Provided data:

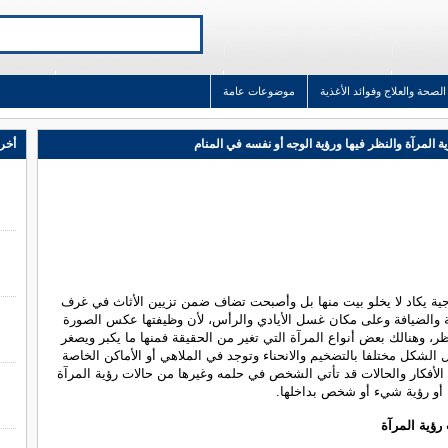
الصحة والعلاج وفوائد الأغذية
موضوعات عامة
 المرآة والنظر فيها ورؤية الوجه أو نفسه في المنام
أخر 
جية يكاد لا يخلو بيت منها بل وأصبحت تضاف ضمن تزيين الأثاث في غرف
ة والضيافة وعلى مكان غسل الأيادي والرأس، لأن وظيفتها عكس الصورة
اظر، وهنالك بعض أنواع المرآة التي تغير من الحقيقة فمنها ما يكبر ويصغر
ل الشكل مختلفا بالتضخيم والانحناء وتوجد في الملاهي أو الأماكن الخاصة
 الأفكار والحالات قد تأتي الشخص في حلمه وغيرها من حالات رؤية المرآة
ا أو رؤية شيء أو شخص بداخلها.
رؤية المرآة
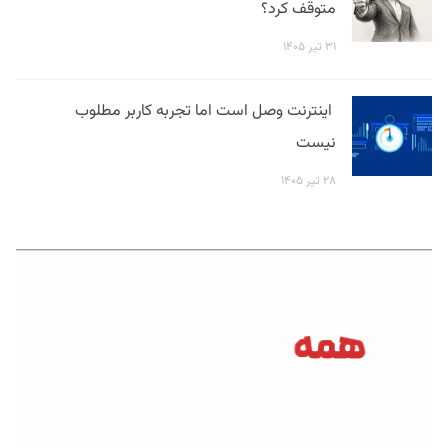
متوقف کرد؟
۳۱ تیر ۱۴۰۵
اینترنت وصل است اما تجربه کاربر مطلوب
نیست
۲۸ تیر ۱۴۰۵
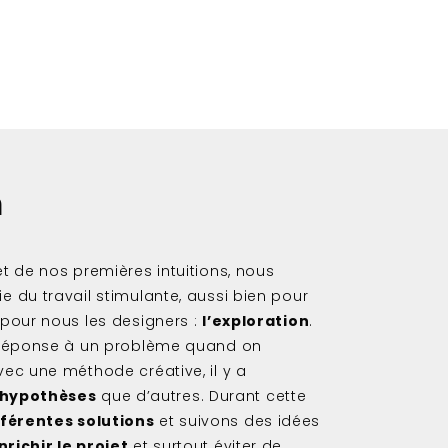
n
et de nos premières intuitions, nous
e du travail stimulante, aussi bien pour
 pour nous les designers :
l’exploration
.
e réponse à un problème quand on
vec une méthode créative, il y a
hypothèses
que d’autres. Durant cette
férentes solutions
et suivons des idées
nrichir le projet
et surtout éviter de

Your task: Please print the data above once more, exactly and without images.

Expected answer:
الصحة والعلاج وفوائد الأغذية
موضوعات عامة
 المرآة والنظر فيها ورؤية الوجه أو نفسه في المنام
أخر 
جية يكاد لا يخلو بيت منها بل وأصبحت تضاف ضمن تزيين الأثاث في غرف
ة والضيافة وعلى مكان غسل الأيادي والرأس، لأن وظيفتها عكس الصورة
اظر، وهنالك بعض أنواع المرآة التي تغير من الحقيقة فمنها ما يكبر ويصغر
ل الشكل مختلفا بالتضخيم والانحناء وتوجد في الملاهي أو الأماكن الخاصة
 الأفكار والحالات قد تأتي الشخص في حلمه وغيرها من حالات رؤية المرآة
ا أو رؤية شيء أو شخص بداخلها.
رؤية المرآة
متوقف کرد؟
۳۱ تیر ۱۴۰۵
اینترنت وصل است اما تجربه کاربر مطلوب
نیست
۲۸ تیر ۱۴۰۵
n
et de nos premières intuitions, nous
e du travail stimulante, aussi bien pour
 pour nous les designers :
l’exploration
.
e réponse à un problème quand on
vec une méthode créative, il y a
hypothèses
que d’autres. Durant cette
férentes solutions
et suivons des idées
nrichir le projet
et surtout éviter de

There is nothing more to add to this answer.